Policja wiedziała, że Stefan W. może popełnić poważne przestępstwo, i to z użyciem niebezpiecznego narzędzia!
Policja wiedziała, że Stefan W. może popełnić poważne przestępstwo, i to z użyciem niebezpiecznego narzędzia!
Czy policja wiedziała, że Stefan W., który równo tydzień temu śmiertelnie ugodził nożem prezydenta Gdańska Pawła Adamowicza, po wyjściu na wolność ma zamiar znów popełnić ciężkie przestępstwo? I to z użyciem ostrego narzędzia? Tak wynika z policyjnej notatki, rozesłanej do jednostek policji w całym kraju, do której dotarł Onet.pl.
Jak pisze portal, policjanci z gdańskiego Wydziału Operacyjno-Rozpoznawczego dowiedzieli się, że odsiadujący jeszcze wówczas karę za napady na banki Stefan W., po wyjściu na wolność planuje podobne przestępstwa. Tym razem przy użyciu maczety lub innego niebezpiecznego narzędzia. Jak zaznacza onet, w notatce w notatce nie było mowy o podjęciu jakichkolwiek działań zapobiegawczych. Nie ma też w niej informacji jak policja uzyskała tę podejrzenia.

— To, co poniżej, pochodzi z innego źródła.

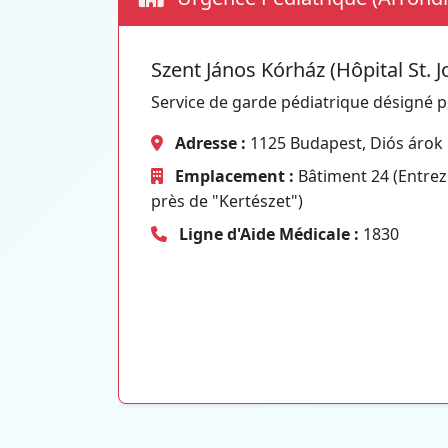
Szent János Kórház (Hôpital St. J
Service de garde pédiatrique désigné p
Adresse :
1125 Budapest, Diós árok 
Emplacement :
Bâtiment 24 (Entrez
près de "Kertészet")
Ligne d'Aide Médicale :
1830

Pismo podpisał jeden z komendantów policji w Gdańsku. Pisze on, by w przypadku przestępstwa podobnego do tego, jakich wcześniej dopuścił się Stefan W., typować go na potencjalnego sprawcę. Dołączono do niego zdjęcie Stefana W. i jego dane. Pismo wysłano z prośbą o rozesłanie do wszystkich jednostek policji w kraju.
Stefan W. planował zamach
Jak już pisaliśmy matka zabójcy Pawła Adamowicza jeszcze przed jego wyjściem z więzienia ostrzegała policję, że jej syn niepokojąco się zachowuje. A ”Gazeta Wyborcza" ustaliła, że Stefan W. planował zamach w Warszawie. Miał to przyznać podczas zeznań w prokuraturze.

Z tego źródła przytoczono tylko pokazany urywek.